(Source records)
=====

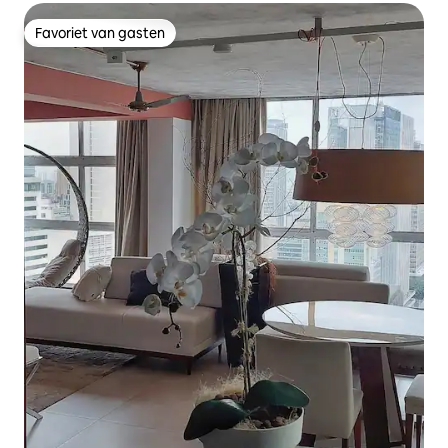
Favoriet van gasten
Favoriet van gasten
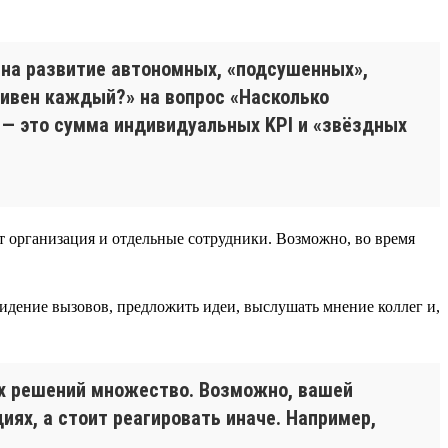
 на развитие автономных, «подсушенных»,
тивен каждый?» на вопрос «Насколько
 — это сумма индивидуальных KPI и «звёздных
ет организация и отдельные сотрудники. Возможно, во время
идение вызовов, предложить идеи, выслушать мнение коллег и,
ых решений множество. Возможно, вашей
ях, а стоит реагировать иначе. Например,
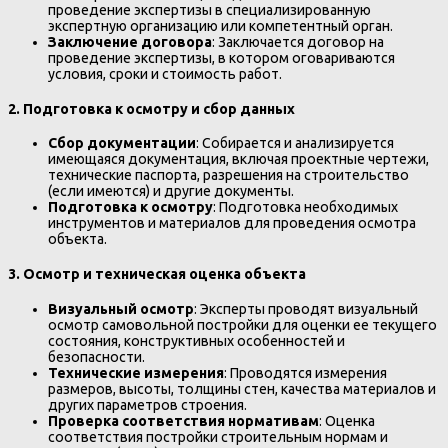
проведение экспертизы в специализированную
экспертную организацию или компетентный орган.
Заключение договора
: Заключается договор на
проведение экспертизы, в котором оговариваются
условия, сроки и стоимость работ.
2. Подготовка к осмотру и сбор данных
Сбор документации
: Собирается и анализируется
имеющаяся документация, включая проектные чертежи,
технические паспорта, разрешения на строительство
(если имеются) и другие документы.
Подготовка к осмотру
: Подготовка необходимых
инструментов и материалов для проведения осмотра
объекта.
3. Осмотр и техническая оценка объекта
Визуальный осмотр
: Эксперты проводят визуальный
осмотр самовольной постройки для оценки ее текущего
состояния, конструктивных особенностей и
безопасности.
Технические измерения
: Проводятся измерения
размеров, высоты, толщины стен, качества материалов и
других параметров строения.
Проверка соответствия нормативам
: Оценка
соответствия постройки строительным нормам и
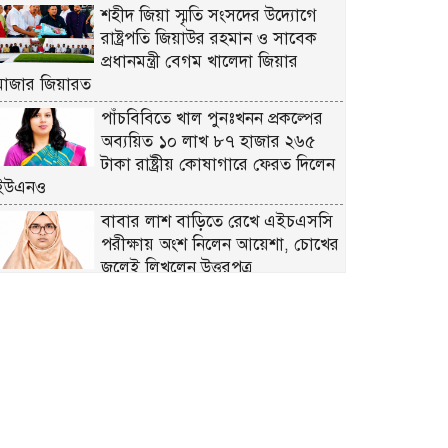
শহীদ জিয়া স্মৃতি সংসদের উদ্যোগে
রাষ্ট্রপতি জিয়াউর রহমান ও সাবেক
প্রধানমন্ত্রী বেগম খালেদা জিয়ার
মাজার জিয়ারত
পাঁচবিবিতে খাল পুনঃখনন প্রকল্পের
অব্যয়িত ১০ লাখ ৮৭ হাজার ২৬৫
টাকা রাষ্ট্রীয় কোষাগারে ফেরত দিলেন
ইউএনও
বাবার লাশ বাড়িতে রেখে এইচএসসি
পরীক্ষায় অংশ নিলেন আয়েশা, চোখের
জলেই লিখলেন উত্তরপত্র
বগুড়া মুদ্রণ শিল্প শ্রমিক ইউনিয়নের
১০ম ত্রি-বার্ষিক নির্বাচনের তফসিল
ঘোষণা
বগুড়ায় ২ হাজার পিস ট্যাপেন্টাডল
ট্যাবলেটসহ ‘মাদক সম্রাজ্ঞী’ বেহুলা ও
বিথীসহ গ্রেফতার ৩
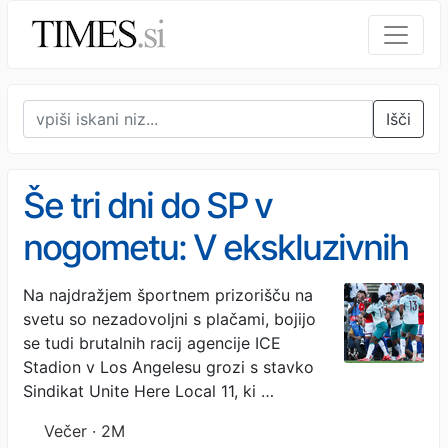
Išči
Še tri dni do SP v
nogometu: V ekskluzivnih
ložah le voda in čips
Na najdražjem športnem prizorišču na
svetu so nezadovoljni s plačami, bojijo
se tudi brutalnih racij agencije ICE
Stadion v Los Angelesu grozi s stavko
Sindikat Unite Here Local 11, ki …
Večer · 2M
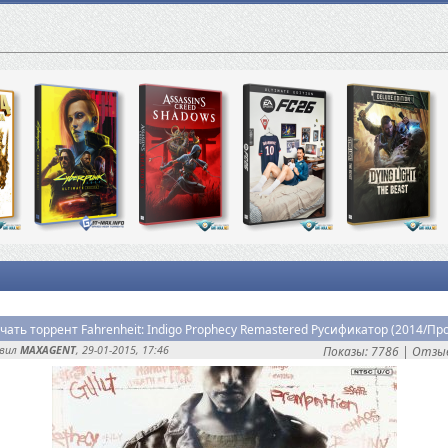
авил
MAXAGENT
, 29-01-2015, 17:46
Показы: 7786 |
Отзыв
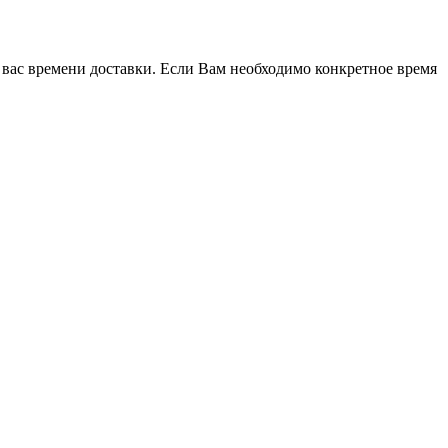
 вас времени доставки. Если Вам необходимо конкретное время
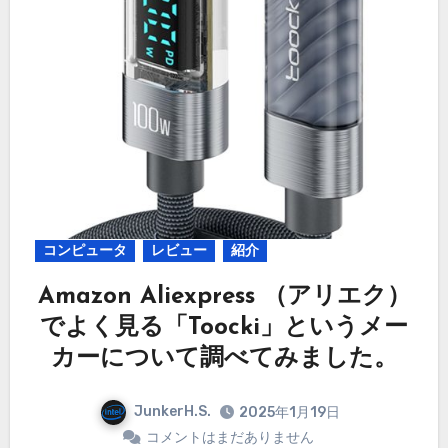
コンピュータ
レビュー
紹介
Amazon Aliexpress （アリエク）
でよく見る「Toocki」というメー
カーについて調べてみました。
JunkerH.S.
2025年1月19日
コメントはまだありません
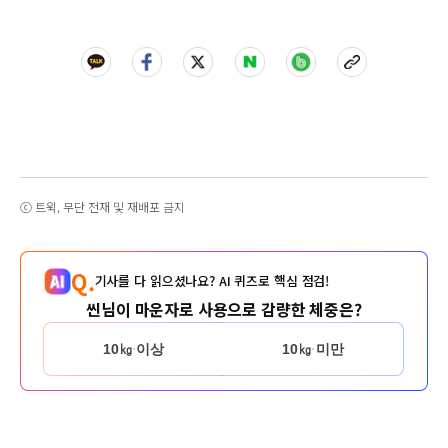
ⓒ 트윅, 무단 전재 및 재배포 금지
Q.
기사를 다 읽으셨나요? AI 퀴즈로 핵심 점검!
씬님이 마운자로 사용으로 감량한 체중은?
10㎏ 이상
10㎏ 미만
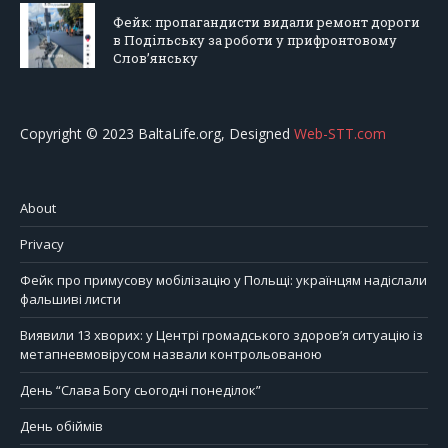
Фейк: пропагандисти видали ремонт дороги
в Подільську за роботи у прифронтовому
Слов’янську
Copyright © 2023 BaltaLife.org, Designed
Web-STT.com
About
Privacy
Фейк про примусову мобілізацію у Польщі: українцям надіслали
фальшиві листи
Виявили 13 хворих: у Центрі громадського здоров’я ситуацію із
метапневмовірусом назвали контрольованою
День “Слава Богу сьогодні понеділок”
День обіймів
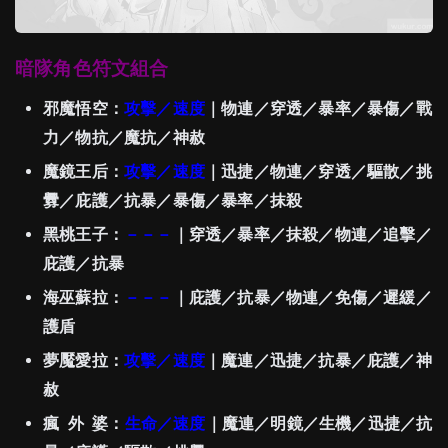
暗隊角色符文組合
邪魔悟空：
攻擊／速度
｜物連／穿透／暴率／暴傷／戰
力／物抗／魔抗／神赦
魔鏡王后：
攻擊／速度
｜迅捷／物連／穿透／驅散／挑
釁／庇護／抗暴／暴傷／暴率／抹殺
黑桃王子：
－－－
｜穿透／暴率／抹殺／物連／追擊／
庇護／抗暴
海巫蘇拉：
－－－
｜庇護／抗暴／物連／免傷／遲緩／
護盾
夢魘愛拉：
攻擊／速度
｜魔連／迅捷／抗暴／庇護／神
赦
瘋 外 婆：
生命
／速度
｜魔連／明鏡／生機／迅捷／抗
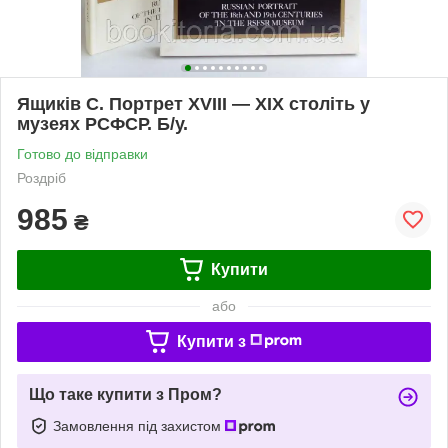
Ящиків С. Портрет XVIII — XIX століть у
музеях РСФСР. Б/у.
Готово до відправки
Роздріб
985
₴
Купити
або
Купити з
Що таке купити з Пром?
Замовлення під захистом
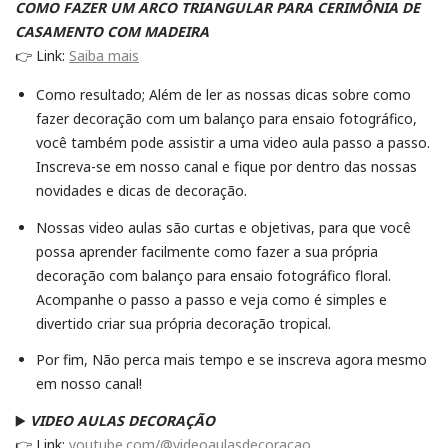
COMO FAZER UM ARCO TRIANGULAR PARA CERIMÔNIA DE
CASAMENTO COM MADEIRA
👉 Link:
Saiba mais
Como resultado; Além de ler as nossas dicas sobre como
fazer decoração com um balanço para ensaio fotográfico,
você também pode assistir a uma video aula passo a passo.
Inscreva-se em nosso canal e fique por dentro das nossas
novidades e dicas de decoração.
Nossas video aulas são curtas e objetivas, para que você
possa aprender facilmente como fazer a sua própria
decoração com balanço para ensaio fotográfico floral.
Acompanhe o passo a passo e veja como é simples e
divertido criar sua própria decoração tropical.
Por fim, Não perca mais tempo e se inscreva agora mesmo
em nosso canal!
▶️
VIDEO AULAS DECORAÇÃO
👉 Link:
youtube.com/@videoaulasdecoracao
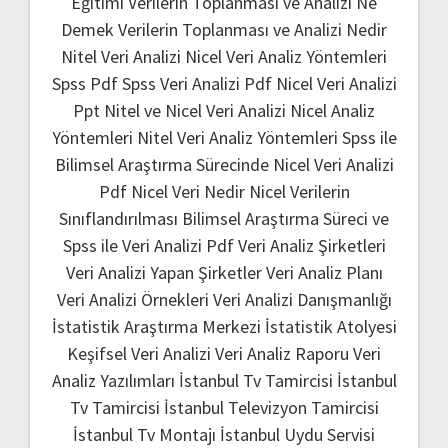
Eğitimi
Verilerin Toplanması ve Analizi Ne
Demek
Verilerin Toplanması ve Analizi Nedir
Nitel Veri Analizi
Nicel Veri Analiz Yöntemleri
Spss Pdf
Spss Veri Analizi Pdf
Nicel Veri Analizi
Ppt
Nitel ve Nicel Veri Analizi
Nicel Analiz
Yöntemleri
Nitel Veri Analiz Yöntemleri
Spss ile
Bilimsel Araştırma Sürecinde Nicel Veri Analizi
Pdf
Nicel Veri Nedir
Nicel Verilerin
Sınıflandırılması
Bilimsel Araştırma Süreci ve
Spss ile Veri Analizi Pdf
Veri Analiz Şirketleri
Veri Analizi Yapan Şirketler
Veri Analiz Planı
Veri Analizi Örnekleri
Veri Analizi Danışmanlığı
İstatistik Araştırma Merkezi
İstatistik Atolyesi
Keşifsel Veri Analizi
Veri Analiz Raporu
Veri
Analiz Yazılımları
İstanbul Tv Tamircisi
İstanbul
Tv Tamircisi
İstanbul Televizyon Tamircisi
İstanbul Tv Montajı
İstanbul Uydu Servisi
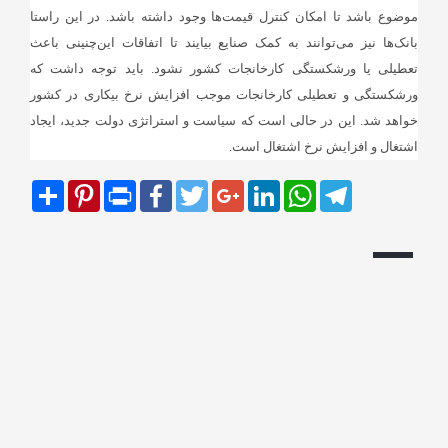
موضوع باشد تا امکان کنترل قیمت‌ها وجود داشته باشد. در این راستا
بانک‌ها نیز می‌توانند به کمک صنایع بیایند تا اتفاقات این‌چنینی باعث
تعطیلی یا ورشکستگی کارخانجات کشور نشود. باید توجه داشت که
ورشکستگی و تعطیلی کارخانجات موجب افزایش نرخ بیکاری در کشور
خواهد شد. این در حالی است که سیاست و استراتژی دولت جدید، ایجاد
اشتغال و افزایش نرخ اشتغال است.
Share
Pinterest
Print
Facebook
Twitter
Google+
LinkedIn
WhatsApp
Telegram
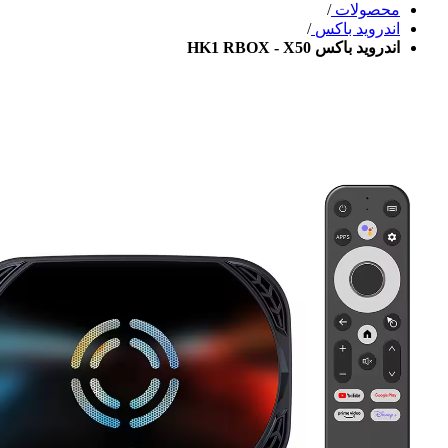
محصولات
/
اندروید باکس
/
اندروید باکس HK1 RBOX - X50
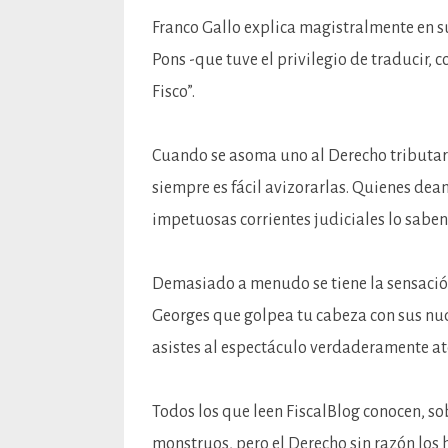
Franco Gallo explica magistralmente en 
Pons -que tuve el privilegio de traducir, 
Fisco”.
Cuando se asoma uno al Derecho tributario
siempre es fácil avizorarlas. Quienes de
impetuosas corrientes judiciales lo saben
Demasiado a menudo se tiene la sensación
Georges que golpea tu cabeza con sus nud
asistes al espectáculo verdaderamente at
Todos los que leen FiscalBlog conocen, so
monstruos, pero el Derecho sin razón los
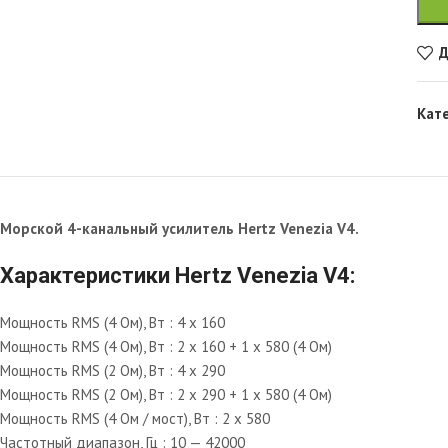
Д
Кат
Морской 4-канальный усилитель
Hertz Venezia V4.
Характеристики Hertz Venezia V4:
Мощность RMS (4 Ом), Вт : 4 x 160
Мощность RMS (4 Ом), Вт : 2 x 160 + 1 x 580 (4 Ом)
Мощность RMS (2 Ом), Вт : 4 x 290
Мощность RMS (2 Ом), Вт : 2 x 290 + 1 x 580 (4 Ом)
Мощность RMS (4 Ом / мост), Вт : 2 x 580
Частотный диапазон, Гц : 10 — 42000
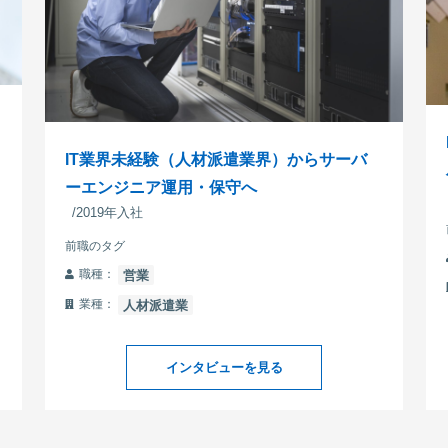
IT業界未経験（人材派遣業界）からサーバ
ーエンジニア運用・保守へ
/2019年入社
前職のタグ
職種：
営業
業種：
人材派遣業
インタビューを見る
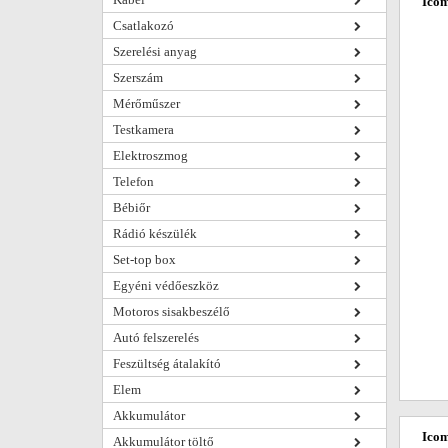
Icom
Csatlakozó
Szerelési anyag
Szerszám
Mérőműszer
Testkamera
Elektroszmog
Telefon
Bébiőr
Rádió készülék
Set-top box
Egyéni védőeszköz
Motoros sisakbeszélő
Autó felszerelés
Feszültség átalakító
Elem
Akkumulátor
Icom
Akkumulátor töltő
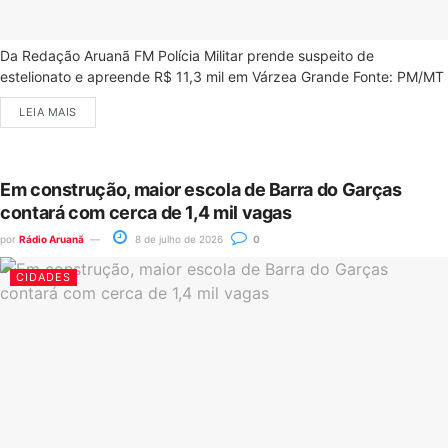
Da Redação Aruanã FM Polícia Militar prende suspeito de
estelionato e apreende R$ 11,3 mil em Várzea Grande Fonte: PM/MT
LEIA MAIS
Em construção, maior escola de Barra do Garças
contará com cerca de 1,4 mil vagas
por
Rádio Aruanã
8 de julho de 2026
0
CIDADES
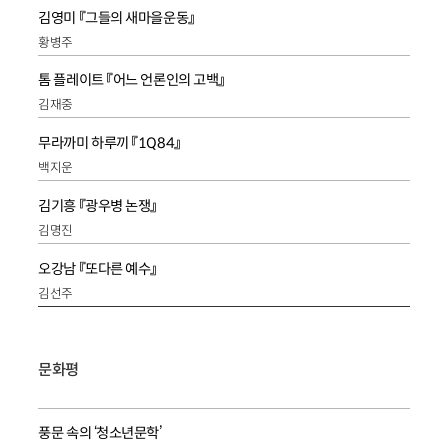
김영미 『그들의 새마을운동』
황병주
톰 플레이트 『어느 언론인의 고백』
김재중
무라까미 하루끼 『1Q84』
백지운
김기흥 『광우병 논쟁』
김명진
오강남 『또다른 예수』
김선주
문화평
풍문 속의 ‘청소년문학’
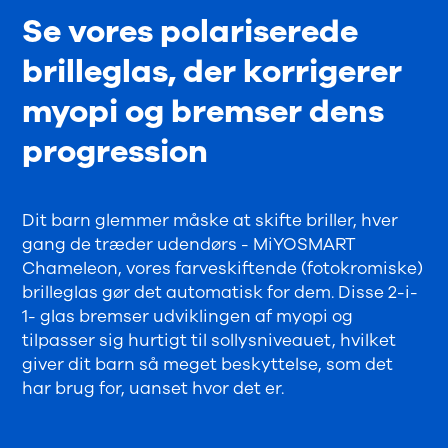
Se vores polariserede
brilleglas, der korrigerer
myopi og bremser dens
progression
Dit barn glemmer måske at skifte briller, hver
gang de træder udendørs - MiYOSMART
Chameleon, vores farveskiftende (fotokromiske)
brilleglas gør det automatisk for dem. Disse 2-i-
1- glas bremser udviklingen af myopi og
tilpasser sig hurtigt til sollysniveauet, hvilket
giver dit barn så meget beskyttelse, som det
har brug for, uanset hvor det er.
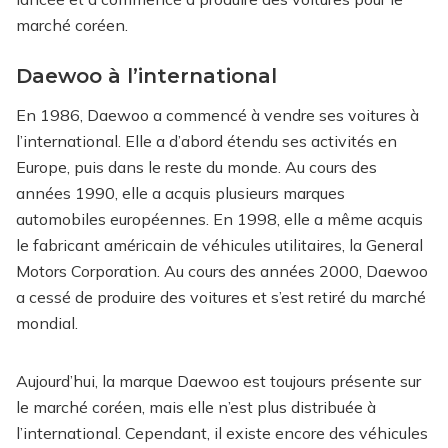
marché coréen.
Daewoo à l’international
En 1986, Daewoo a commencé à vendre ses voitures à
l’international. Elle a d’abord étendu ses activités en
Europe, puis dans le reste du monde. Au cours des
années 1990, elle a acquis plusieurs marques
automobiles européennes. En 1998, elle a même acquis
le fabricant américain de véhicules utilitaires, la General
Motors Corporation. Au cours des années 2000, Daewoo
a cessé de produire des voitures et s’est retiré du marché
mondial.
Aujourd’hui, la marque Daewoo est toujours présente sur
le marché coréen, mais elle n’est plus distribuée à
l’international. Cependant, il existe encore des véhicules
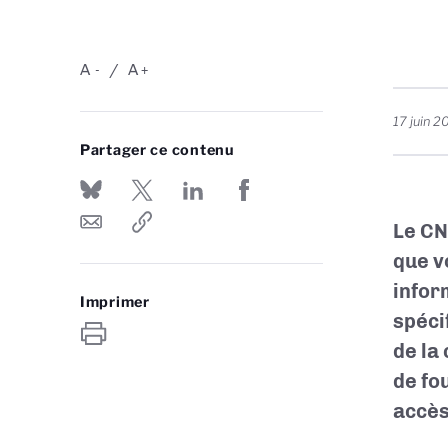
A
A
-
+
17 juin 2
Partager ce contenu
Le CN
que v
infor
Imprimer
spéci
de la
de fo
accès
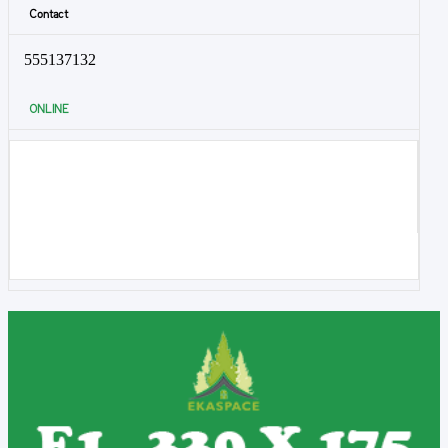
Contact
555137132
ONLINE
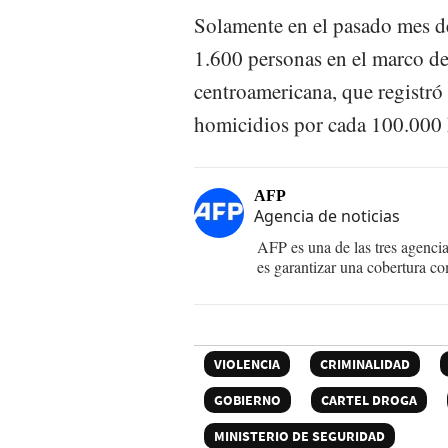
Solamente en el pasado mes de
1.600 personas en el marco de
centroamericana, que registr
homicidios por cada 100.000 
AFP
Agencia de noticias
AFP es una de las tres agenci
es garantizar una cobertura co
VIOLENCIA
CRIMINALIDAD
GOBIERNO
CARTEL DROGA
MINISTERIO DE SEGURIDAD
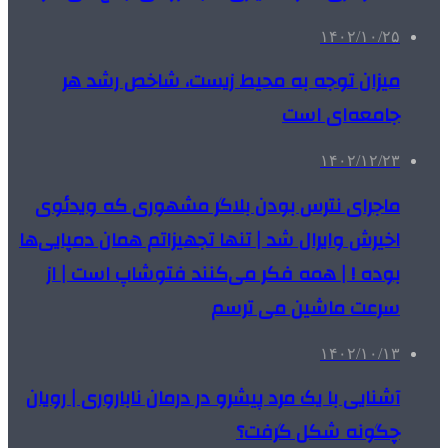
۱۴۰۲/۱۰/۲۵
میزان توجه به محیط زیست، شاخص رشد هر
جامعه‌ای است
۱۴۰۲/۱۲/۲۳
ماجرای نترس بودن بلاگر مشهوری که ویدئوی
اخیرش وایرال شد | تنها تجهیزاتم همان دمپایی‌ها
بوده ! | همه فکر می‌کنند فتوشاپ است | از
سرعت ماشین می ترسم
۱۴۰۲/۱۰/۱۳
آشنایی با یک مرد پیشرو در درمان ناباروری | رویان
چگونه شکل گرفت؟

=====

Locate and copy each line in the data above that includes the word "bremser".

(RESULT):
myopi og bremser dens
1- glas bremser udviklingen af myopi og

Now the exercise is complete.